[WORK TO BE COMPLETED]: Print every entry, word for word, and skip the images.
---*---
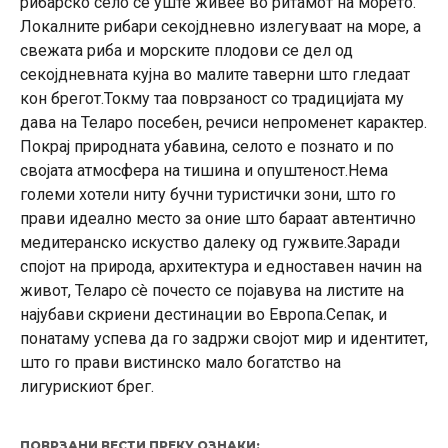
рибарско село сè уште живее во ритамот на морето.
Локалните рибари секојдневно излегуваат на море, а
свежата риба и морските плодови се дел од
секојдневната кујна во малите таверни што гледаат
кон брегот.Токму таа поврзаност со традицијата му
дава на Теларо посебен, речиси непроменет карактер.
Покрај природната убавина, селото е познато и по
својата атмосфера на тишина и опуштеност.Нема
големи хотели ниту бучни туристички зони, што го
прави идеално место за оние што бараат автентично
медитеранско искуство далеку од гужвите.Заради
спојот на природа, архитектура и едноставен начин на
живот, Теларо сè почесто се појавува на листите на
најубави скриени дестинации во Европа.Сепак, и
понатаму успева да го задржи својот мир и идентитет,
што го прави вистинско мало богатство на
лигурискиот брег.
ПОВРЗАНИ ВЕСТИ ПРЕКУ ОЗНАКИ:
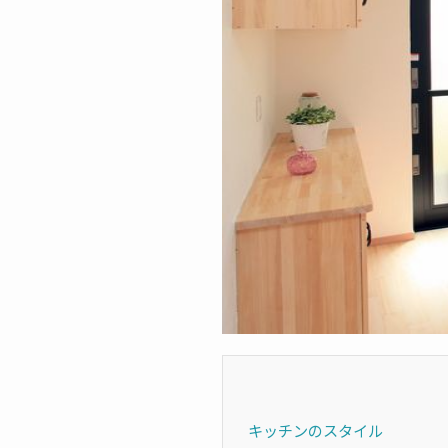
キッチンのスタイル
---*---
[REPLY]:
рибарско село сè уште живее во ритамот на морето.
Локалните рибари секојдневно излегуваат на море, а
свежата риба и морските плодови се дел од
секојдневната кујна во малите таверни што гледаат
кон брегот.Токму таа поврзаност со традицијата му
дава на Теларо посебен, речиси непроменет карактер.
Покрај природната убавина, селото е познато и по
својата атмосфера на тишина и опуштеност.Нема
големи хотели ниту бучни туристички зони, што го
прави идеално место за оние што бараат автентично
медитеранско искуство далеку од гужвите.Заради
спојот на природа, архитектура и едноставен начин на
живот, Теларо сè почесто се појавува на листите на
најубави скриени дестинации во Европа.Сепак, и
понатаму успева да го задржи својот мир и идентитет,
што го прави вистинско мало богатство на
лигурискиот брег.
ПОВРЗАНИ ВЕСТИ ПРЕКУ ОЗНАКИ:
キッチンのスタイル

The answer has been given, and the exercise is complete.